TASK ITEM:
Nothing but the lines below from the one with "новые товары" through the one with "READ MORE ..." should be output, each exactly as given, and no pictures.

(Records contained in a dataset)
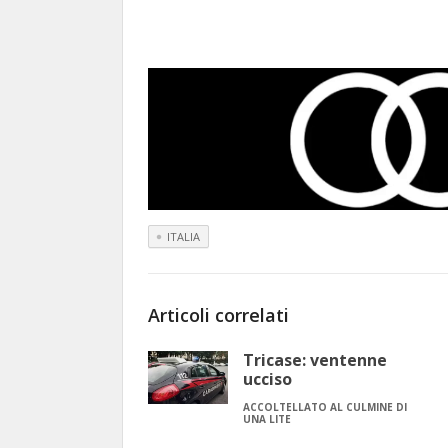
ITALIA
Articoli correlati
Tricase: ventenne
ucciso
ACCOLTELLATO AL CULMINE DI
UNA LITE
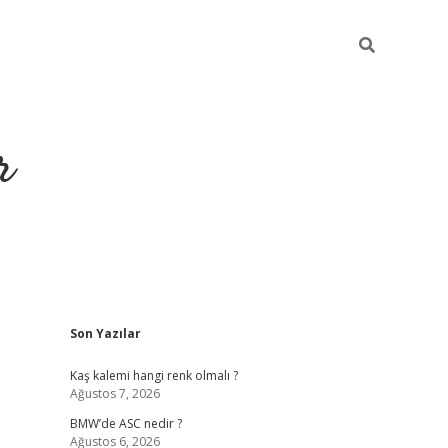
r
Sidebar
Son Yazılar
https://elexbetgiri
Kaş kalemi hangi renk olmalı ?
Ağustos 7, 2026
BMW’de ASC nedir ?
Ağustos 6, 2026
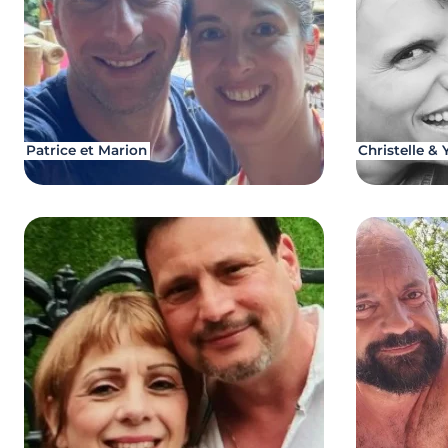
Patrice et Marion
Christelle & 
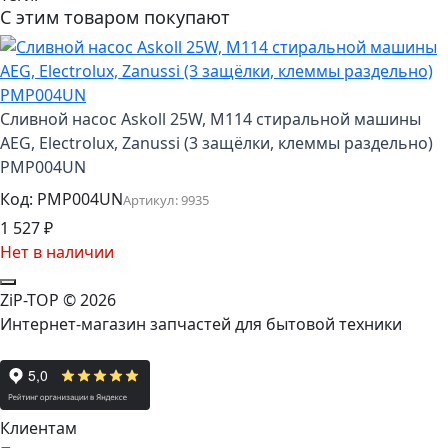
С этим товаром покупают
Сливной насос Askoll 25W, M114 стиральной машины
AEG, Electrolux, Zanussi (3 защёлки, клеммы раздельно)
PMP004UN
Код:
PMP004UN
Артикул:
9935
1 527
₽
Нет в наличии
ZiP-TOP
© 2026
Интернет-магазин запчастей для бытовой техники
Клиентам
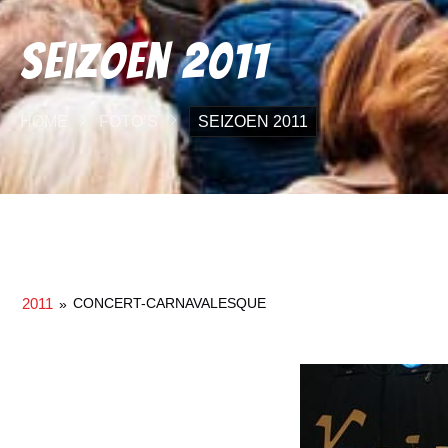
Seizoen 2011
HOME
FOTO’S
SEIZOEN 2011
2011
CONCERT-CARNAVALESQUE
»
* * *
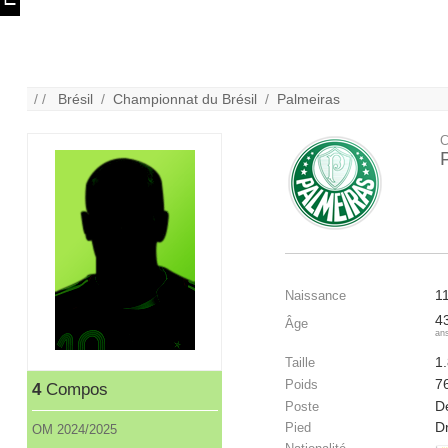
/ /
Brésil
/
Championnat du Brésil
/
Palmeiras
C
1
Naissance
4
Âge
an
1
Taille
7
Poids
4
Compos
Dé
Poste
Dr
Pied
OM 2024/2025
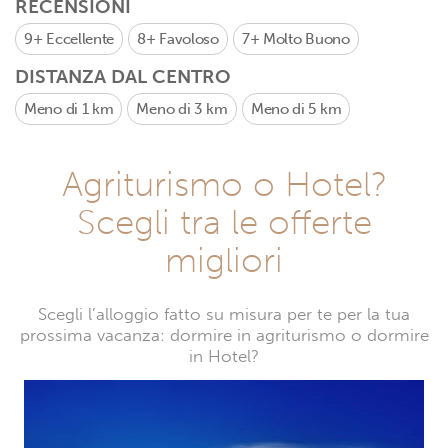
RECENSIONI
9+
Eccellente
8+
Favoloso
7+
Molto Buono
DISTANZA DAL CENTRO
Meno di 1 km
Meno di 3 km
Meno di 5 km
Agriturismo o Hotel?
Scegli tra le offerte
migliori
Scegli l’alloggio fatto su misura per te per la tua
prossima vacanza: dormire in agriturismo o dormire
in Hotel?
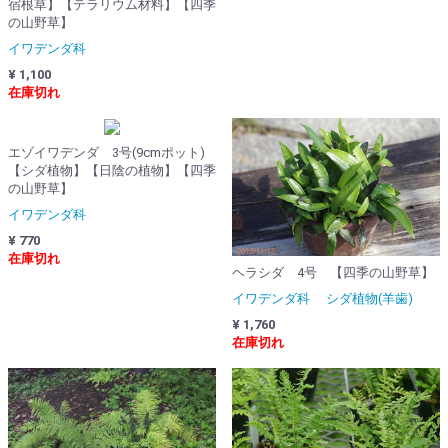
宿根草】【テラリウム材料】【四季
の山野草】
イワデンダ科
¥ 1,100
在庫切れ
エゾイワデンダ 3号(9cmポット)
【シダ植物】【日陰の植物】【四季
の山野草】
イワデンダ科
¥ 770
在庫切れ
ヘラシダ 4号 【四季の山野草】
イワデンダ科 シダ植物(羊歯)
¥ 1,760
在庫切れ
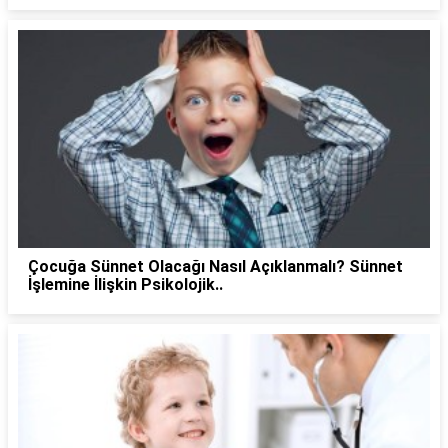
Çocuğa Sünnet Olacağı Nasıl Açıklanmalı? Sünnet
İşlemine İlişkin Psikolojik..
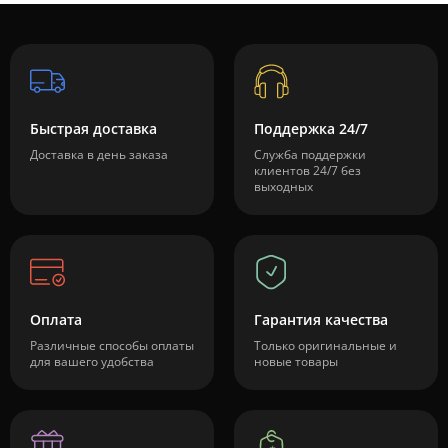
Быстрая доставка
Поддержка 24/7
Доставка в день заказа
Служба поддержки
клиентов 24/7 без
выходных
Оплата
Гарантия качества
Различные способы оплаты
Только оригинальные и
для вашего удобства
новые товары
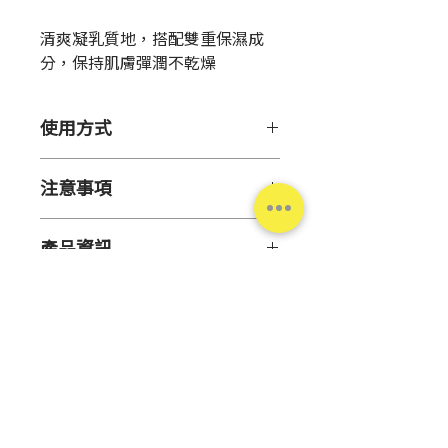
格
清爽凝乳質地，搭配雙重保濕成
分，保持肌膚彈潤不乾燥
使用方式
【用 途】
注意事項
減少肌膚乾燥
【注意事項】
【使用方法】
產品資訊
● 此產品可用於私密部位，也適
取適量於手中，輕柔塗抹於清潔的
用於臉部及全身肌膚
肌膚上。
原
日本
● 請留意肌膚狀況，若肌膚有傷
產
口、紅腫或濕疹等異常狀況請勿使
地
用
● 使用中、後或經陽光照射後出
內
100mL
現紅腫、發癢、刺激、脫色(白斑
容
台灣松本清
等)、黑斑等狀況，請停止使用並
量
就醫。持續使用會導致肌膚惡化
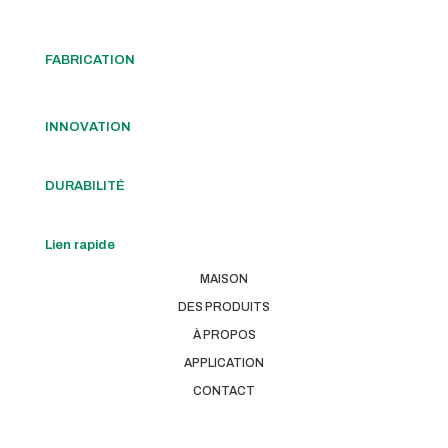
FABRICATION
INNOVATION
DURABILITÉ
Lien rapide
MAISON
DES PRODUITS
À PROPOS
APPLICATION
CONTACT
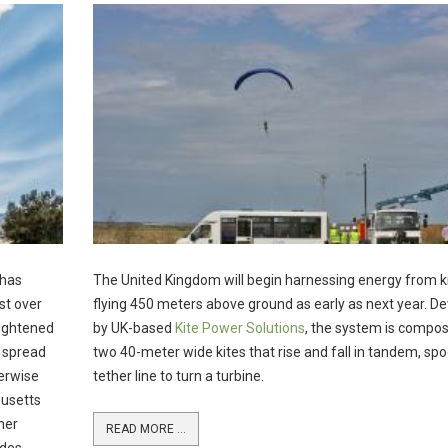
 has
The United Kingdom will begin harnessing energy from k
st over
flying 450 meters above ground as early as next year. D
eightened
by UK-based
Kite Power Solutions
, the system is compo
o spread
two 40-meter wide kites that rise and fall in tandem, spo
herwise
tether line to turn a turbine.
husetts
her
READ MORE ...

SOLUTION TO THE PROBLEM:
новые товары
格
清爽凝乳質地，搭配雙重保濕成
分，保持肌膚彈潤不乾燥
使用方式
【用 途】
注意事項
減少肌膚乾燥
【注意事項】
【使用方法】
產品資訊
● 此產品可用於私密部位，也適
取適量於手中，輕柔塗抹於清潔的
用於臉部及全身肌膚
肌膚上。
原
日本
● 請留意肌膚狀況，若肌膚有傷
產
口、紅腫或濕疹等異常狀況請勿使
地
用
● 使用中、後或經陽光照射後出
內
100mL
現紅腫、發癢、刺激、脫色(白斑
容
台灣松本清
等)、黑斑等狀況，請停止使用並
量
就醫。持續使用會導致肌膚惡化
FABRICATION
INNOVATION
DURABILITÉ
Lien rapide
MAISON
DES PRODUITS
À PROPOS
APPLICATION
CONTACT
 has
The United Kingdom will begin harnessing energy from k
st over
flying 450 meters above ground as early as next year. D
eightened
by UK-based
Kite Power Solutions
, the system is compo
o spread
two 40-meter wide kites that rise and fall in tandem, spo
herwise
tether line to turn a turbine.
husetts
her
READ MORE ...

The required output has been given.